__ENTRIES PROVIDED__.
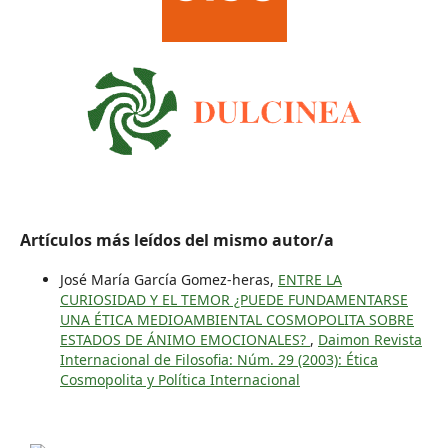
Artículos más leídos del mismo autor/a
José María García Gomez-heras,
ENTRE LA
CURIOSIDAD Y EL TEMOR ¿PUEDE FUNDAMENTARSE
UNA ÉTICA MEDIOAMBIENTAL COSMOPOLITA SOBRE
ESTADOS DE ÁNIMO EMOCIONALES?
,
Daimon Revista
Internacional de Filosofia: Núm. 29 (2003): Ética
Cosmopolita y Política Internacional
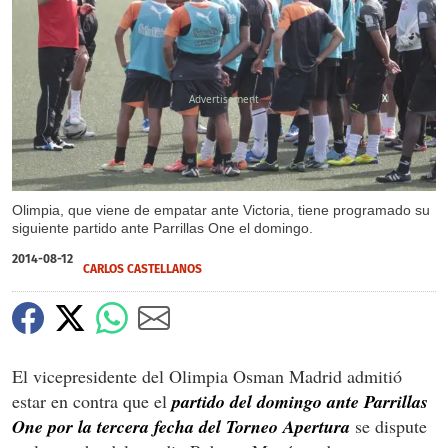
X
Olimpia, que viene de empatar ante Victoria, tiene programado su
siguiente partido ante Parrillas One el domingo.
2014-08-12
CARLOS CASTELLANOS
El vicepresidente del Olimpia Osman Madrid admitió
estar en contra que el
partido del domingo ante Parrillas
One por la tercera fecha del Torneo Apertura
se dispute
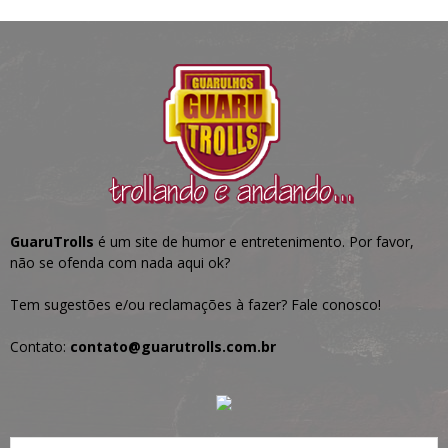
GuaruTrolls
é um site de humor e entretenimento. Por favor,
não se ofenda com nada aqui ok?
Tem sugestões e/ou reclamações à fazer? Fale conosco!
Contato:
contato@guarutrolls.com.br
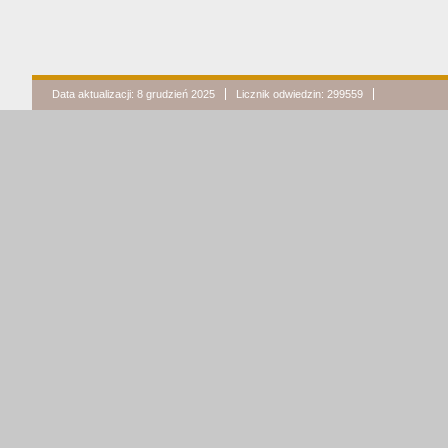
Data aktualizacji: 8 grudzień 2025
Licznik odwiedzin: 299559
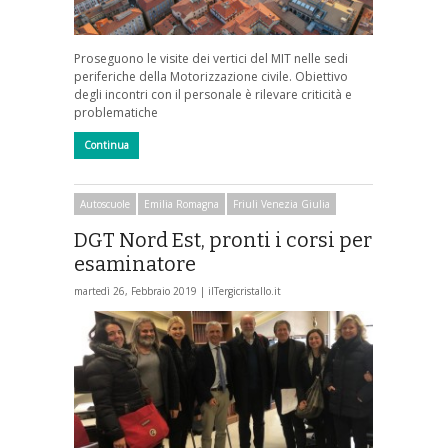
Proseguono le visite dei vertici del MIT nelle sedi
periferiche della Motorizzazione civile. Obiettivo
degli incontri con il personale è rilevare criticità e
problematiche
Continua
Autoscuole
Emilia Romagna
Friuli Venezia Giulia
DGT Nord Est, pronti i corsi per
esaminatore
martedì 26, Febbraio 2019 |
ilTergicristallo.it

__TASK DETAILS__.
Working from the line that contains "partido del domingo ante Parrillas" to the last line of the listing, please quote each line exactly, pictures excluded.

__YOUR RESPONSE__.
partido del domingo ante Parrillas
One por la tercera fecha del Torneo Apertura
se dispute
GuaruTrolls
é um site de humor e entretenimento. Por favor,
não se ofenda com nada aqui ok?
Tem sugestões e/ou reclamações à fazer? Fale conosco!
Contato:
contato@guarutrolls.com.br
Data aktualizacji: 8 grudzień 2025
Licznik odwiedzin: 299559
Proseguono le visite dei vertici del MIT nelle sedi
periferiche della Motorizzazione civile. Obiettivo
degli incontri con il personale è rilevare criticità e
problematiche
Continua
Autoscuole
Emilia Romagna
Friuli Venezia Giulia
DGT Nord Est, pronti i corsi per
esaminatore
martedì 26, Febbraio 2019 |
ilTergicristallo.it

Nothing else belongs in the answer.